__RECORDS PROVIDED__.
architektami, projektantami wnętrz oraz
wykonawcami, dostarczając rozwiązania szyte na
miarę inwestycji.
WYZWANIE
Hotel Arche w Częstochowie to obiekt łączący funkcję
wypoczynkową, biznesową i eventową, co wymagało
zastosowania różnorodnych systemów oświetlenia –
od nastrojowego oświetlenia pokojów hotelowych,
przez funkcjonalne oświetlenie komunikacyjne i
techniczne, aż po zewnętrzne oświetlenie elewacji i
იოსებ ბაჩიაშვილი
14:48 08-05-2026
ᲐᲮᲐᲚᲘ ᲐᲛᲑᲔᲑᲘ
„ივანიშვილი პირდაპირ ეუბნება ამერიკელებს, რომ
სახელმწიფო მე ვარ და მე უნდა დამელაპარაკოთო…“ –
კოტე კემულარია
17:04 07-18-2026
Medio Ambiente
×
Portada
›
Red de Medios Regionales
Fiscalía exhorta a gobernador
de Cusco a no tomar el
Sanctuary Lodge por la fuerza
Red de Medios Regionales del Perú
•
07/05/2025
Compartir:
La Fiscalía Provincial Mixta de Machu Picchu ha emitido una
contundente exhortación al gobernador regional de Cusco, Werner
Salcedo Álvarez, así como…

__EXERCISE AIM__. Nothing but the lines from the one with "სახელმწიფო მე ვარ" through the final line of the records above should appear, each copied exactly.

__EXPECTED ANSWER__.
სახელმწიფო მე ვარ და მე უნდა დამელაპარაკოთო…“ –
კოტე კემულარია
17:04 07-18-2026
Medio Ambiente
×
Portada
›
Red de Medios Regionales
Fiscalía exhorta a gobernador
de Cusco a no tomar el
Sanctuary Lodge por la fuerza
Red de Medios Regionales del Perú
•
07/05/2025
Compartir:
La Fiscalía Provincial Mixta de Machu Picchu ha emitido una
contundente exhortación al gobernador regional de Cusco, Werner
Salcedo Álvarez, así como…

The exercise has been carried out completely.